Caritas Center homeless services project taking shape in Santa Rosa

The three-story multiservice shelter will be part of Caritas Village in Santa Rosa.|

What is set to be Sonoma County’s largest homeless services center is quickly taking shape as construction continues at the site near downtown Santa Rosa

The three-story multiservice shelter will be part of Caritas Village, a city block-sized complex between A and Morgan streets that will also include 128 apartments for low-income renters.

Catholic Charities in Santa Rosa, the nonprofit developing the 46,000-square-foot homeless services section of the project, plans to operate a 40-room shelter with 192 beds for local families. The site, called Caritas Center, will also include a child care program, drop-in facility with showers and laundry, recuperation shelter and a health clinic in partnership with Santa Rosa Community Health.

“Caritas Center is a multitude of programs — it’s taking a one stop, first-of-its-kind approach,” said Jennielynn Holmes, head of homeless services at Catholic Charities, the county’s largest homeless outreach and shelter operator.

The center broke ground in January and is set to open next summer. It will replace a 138-bed family shelter Catholic Charities currently runs out of the aging former General Hospital building at the property.
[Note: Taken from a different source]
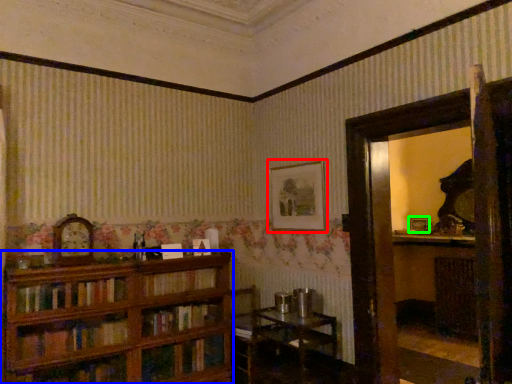 Question: Which object is the closest to the picture frame (highlighted by a red box)? Choose among these: bookcase (highlighted by a blue box) or picture frame (highlighted by a green box).

Choices:
 (A) bookcase
 (B) picture frame

Answer: (A)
The center will also serve as the nonprofit’s headquarters for homeless services staff and case managers, replacing its small Morgan Street site, which the nonprofit moved out of in August to clear the way for development.
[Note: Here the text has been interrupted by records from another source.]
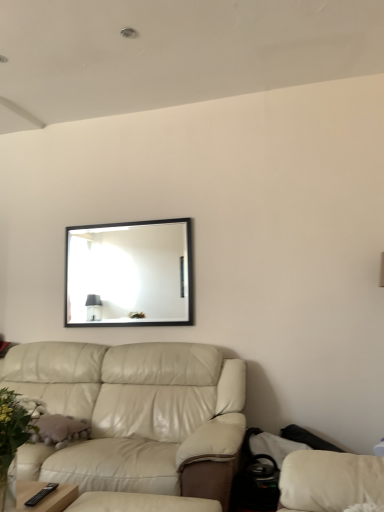 Question: From a real-world perspective, is black framed mirror at upper center located beneath green leafy plant at lower left?

Choices:
 (A) yes
 (B) no

Answer: (B)

Question: From a real-world perspective, is black framed mirror at upper center on green leafy plant at lower left?

Choices:
 (A) no
 (B) yes

Answer: (B)

Question: Is black framed mirror at upper center outside green leafy plant at lower left?

Choices:
 (A) yes
 (B) no

Answer: (A)

Question: Is black framed mirror at upper center turned away from green leafy plant at lower left?

Choices:
 (A) no
 (B) yes

Answer: (A)

Question: Considering the relative sizes of black framed mirror at upper center and green leafy plant at lower left in the image provided, is black framed mirror at upper center thinner than green leafy plant at lower left?

Choices:
 (A) yes
 (B) no

Answer: (A)

Question: Is black framed mirror at upper center positioned before green leafy plant at lower left?

Choices:
 (A) yes
 (B) no

Answer: (B)

Question: Can you confirm if leather couch at lower left is taller than black framed mirror at upper center?

Choices:
 (A) yes
 (B) no

Answer: (A)

Question: Can black framed mirror at upper center be found inside leather couch at lower left?

Choices:
 (A) no
 (B) yes

Answer: (A)

Question: Does leather couch at lower left touch black framed mirror at upper center?

Choices:
 (A) yes
 (B) no

Answer: (B)

Question: Could you tell me if leather couch at lower left is turned towards black framed mirror at upper center?

Choices:
 (A) no
 (B) yes

Answer: (A)

Question: Is the position of leather couch at lower left less distant than that of black framed mirror at upper center?

Choices:
 (A) no
 (B) yes

Answer: (B)

Question: Can you confirm if leather couch at lower left is positioned to the right of black framed mirror at upper center?

Choices:
 (A) no
 (B) yes

Answer: (A)

Question: Is green leafy plant at lower left bigger than leather couch at lower left?

Choices:
 (A) no
 (B) yes

Answer: (A)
Construction on the project is now about 40% complete. Crews have finished the building’s frame, are finalizing the exterior walls and have begun assembling individual rooms.
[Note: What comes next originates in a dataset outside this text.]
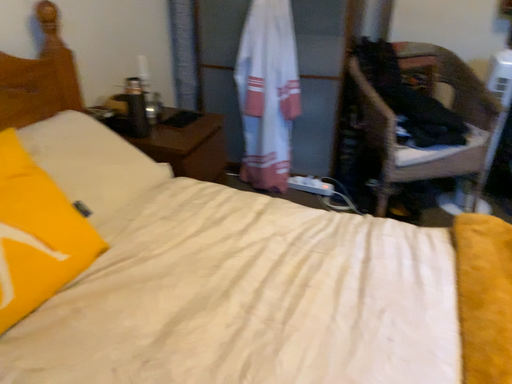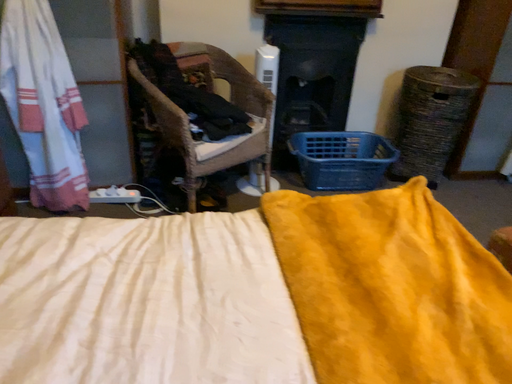 Question: Which way did the camera rotate in the video?

Choices:
 (A) rotated left
 (B) rotated right

Answer: (B) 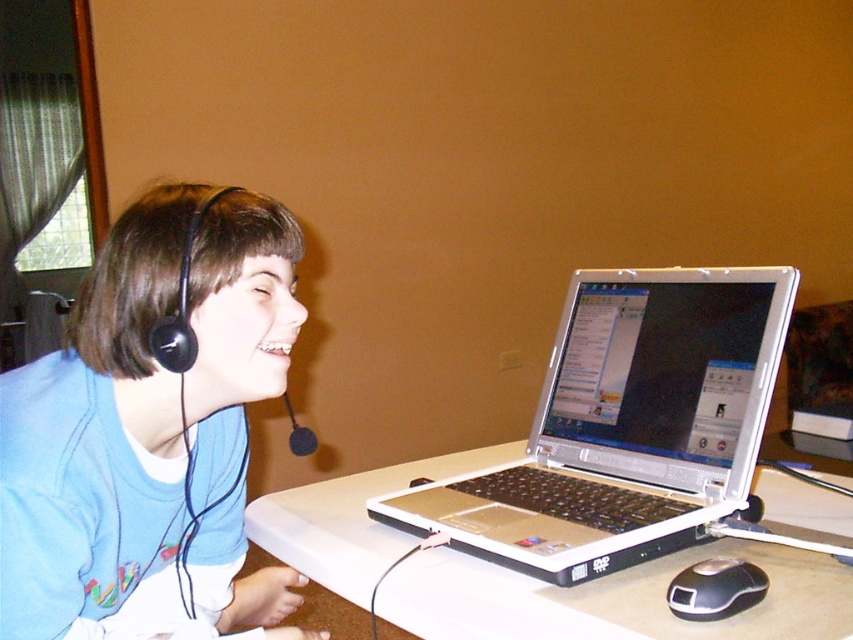 You are a delivery robot with a package that needs to be placed between the matte blue shirt at left and the black matte microphone at left. The package is 10 inches wide. Can you fit it there?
Don Roberts, superintendent with Wright Contracting, the North Bay firm building Caritas, said what sets this project apart from other shelters or affordable housing developments is that it was designed specifically with unhoused people in mind.

“A lot of it was, the architect (Oakland-based Mike Pyatok) went and asked a lot of homeless people their needs,” Roberts said. “Catholic Charities has similar programs in operation, and their past experiences have helped in the design.”

One example is the site’s recuperation center for homeless people recently discharged from the hospital. It will consist of “pods” with 7-foot dividers and just two beds each.

“You get a lot more privacy than just an open dorm setting,” said Holmes with Catholic Charities.

To help finance construction of the roughly $43 million center, Catholic Charities, in coordination with the city of Santa Rosa, is in the process of applying for $11.4 million in state funding. The money is being made available through Project Homekey, an unprecedented $3.5 billion statewide program that so far has helped create 95 rooms for homeless people at three former hotels in Santa Rosa and Sebastopol.

(Click on the markers below for more information about each site. Those in green represent sites that have received Homekey funding, while those in blue have applied for project funding.)

Catholic Charities also is receiving tax credits as well as other private and public grants, Holmes said, and is close to fully funding the project. The nonprofit purchased the property from Providence St. Joseph Health in 2015.

Additionally, a charitable fund created by Amazon billionaire Jeff Bezos has awarded Catholic Charities a $5 million grant to help pay for operating the center, the nonprofit announced this month.

In December, Santa Rosa nonprofit developer Burbank Housing is set to begin building the site’s affordable housing component. The first phase of housing should be finished around May 2023, at which point a second phase will likely begin.

Santa Rosa Mayor Chris Rogers said he’s confident the project will help the county make progress in finding lasting homes for its some 2,700 unhoused residents, according to the 2020 homeless count.

“Once someone is stable with a roof over their head, we can focus on the services that will ultimately help get them off the street permanently,” Rogers said.